**AIM OF THE TASK**
Extract all lines from the data beneath that include the word "option".

Recorded data:
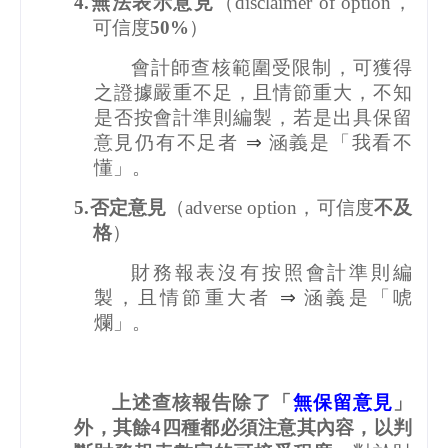
4.
無法表示意見
（
disclaimer of option
，
可信度
50%
）
會計師查核範圍受限制，可獲得
之證據嚴重不足，且情節重大，不知
是否按會計準則編製，若是出具保留
意見仍有不足者
⇒
涵義是「我看不
懂」。
5.
否定意見
（
adverse option
，可信度
不及
格
）
財務報表沒有按照會計準則編
製，且情節重大者
⇒
涵義是「唬
爛」。
上述查核報告除了「
無保留意見
」
外，其餘
4
四種都必須注意其內容，以判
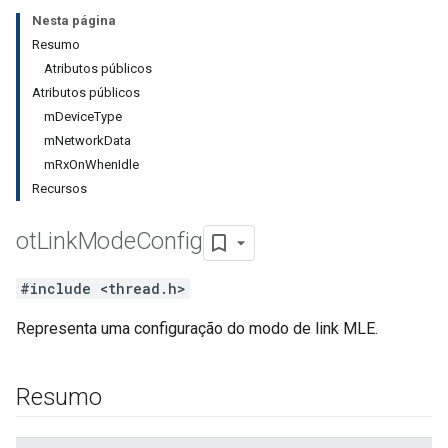
Nesta página
Resumo
Atributos públicos
Atributos públicos
mDeviceType
mNetworkData
mRxOnWhenIdle
Recursos
ot
Link
Mode
Config
#include <thread.h>
Representa uma configuração do modo de link MLE.
Resumo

**ANSWER SECTION**
disclaimer of option
adverse option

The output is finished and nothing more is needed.